Economic Reform Regimes, Elite Defections, and Political Opposition in the Post-Soviet States: Evidence from Belarus, Kazakhstan, and Kyrgyzstan

This paper is an investigation of political opposition movements in Kazakhstan, Kyrgyzstan, and Belarus, three autocracies governed by personalist presidents, but which exhibit markedly different degrees of economic liberalization. I find that in post-Soviet autocracies where state-run enterprises have been privatized, as in Kazakhstan and Kyrgyzstan, defectors from the business elite have actively and openly contested the president’s right to rule, injecting money and other much-needed resources into the opposition. In contrast, where the economy remains centralized and under state control, as in Belarus, business elites are unlikely to provide financial support or defect to the opposition. These findings suggest that market reforms can inadvertently facilitate open contestation among elite groups within the ruling coalition and aid the accumulation of resources independent of the state upon which elites can draw to challenge personalist autocrats. 


Category: Caucasus Russia Ukraine 
Erik Scott (Univeristy of California, Berkeley, US)

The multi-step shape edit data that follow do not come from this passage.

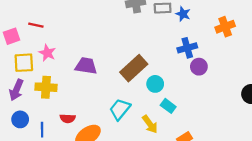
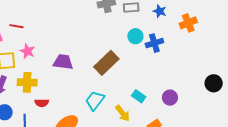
blue star: (183, 14) -> (160, 11), moved
purple circle: (199, 67) -> (170, 98), moved
cyan circle: (155, 84) -> (135, 36), moved
red semicircle: (68, 118) -> (42, 103), moved

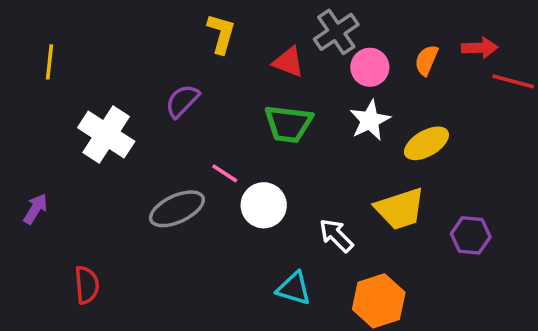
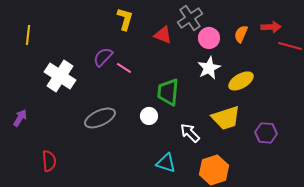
green trapezoid: (288, 124) -> (168, 92), moved, turned 88
pink line: (225, 173) -> (124, 68), moved
white circle: (264, 205) -> (149, 116), size x0.7

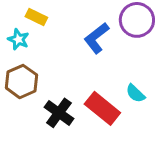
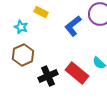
yellow rectangle: (36, 17) -> (41, 12), moved
black cross: (59, 113) -> (48, 76), turned 30

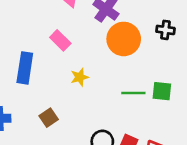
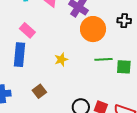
pink rectangle: (60, 40) -> (27, 30), moved
green line: (133, 93) -> (104, 59), moved

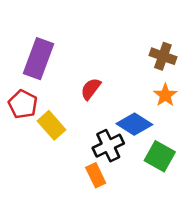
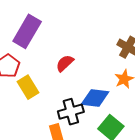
blue diamond: (134, 124) -> (95, 98), turned -36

Familiar Strangers: The Georgian Diaspora in the Soviet Union 

The divergent views of sovereignty and history that inform Russian-Georgian relations cannot be understood without considering the paradoxical experience of Georgians in the Soviet Union. The arrival of the Red Army in Tbilisi in 1921 brought Georgia’s brief period of independence to an abrupt end. Yet membership in the multiethnic Soviet empire opened up new opportunities for the Georgian diaspora. Representatives of this small ethnic group from were strikingly visible at each stage of Soviet history. Stalin was just one of a group of Georgian revolutionaries who came to power in the 1920s and 1930s. After Stalin, when leisure became increasingly important to Soviet citizens, the Georgian restaurant offered the promise of escape from the drudgery of Soviet urban life. In the subsequent age of détente, Georgian cultural entrepreneurs performed in Moscow and abroad as recognizably ethnic entertainers. At the same time, Georgians emerged as dominant traders in the burgeoning underground economy. On the basis of Russian and Georgian-language archival research and interviews, this paper brings the character and practices of the Georgian diaspora to light for the first time.


Category: Nationalism 
Laia Balcells (Yale University, US)

Explaining Civilian Victimization During Internal Conflict: A Comparative Approach to Conventional Civil Wars

This paper distinguishes between “direct” and “indirect” violence during conventional civil wars. These two types differ in their forms of production: while indirect violence is unilaterally perpetrated by the armed group, direct violence is jointly produced by the armed group and civilians, and it hinges on local collaboration. These differences have consequences for the spatial variation of each of these types: indirect violence is hypothesized to be positively associated with levels of prewar support for the enemy group; in contrast, direct violence is hypothesized to increase together with the level of political parity between factions in a locality. The predictions are tested with self-collected data from 1,710 municipalities in Catalonia and Aragon during the Spanish civil war (1936-1939).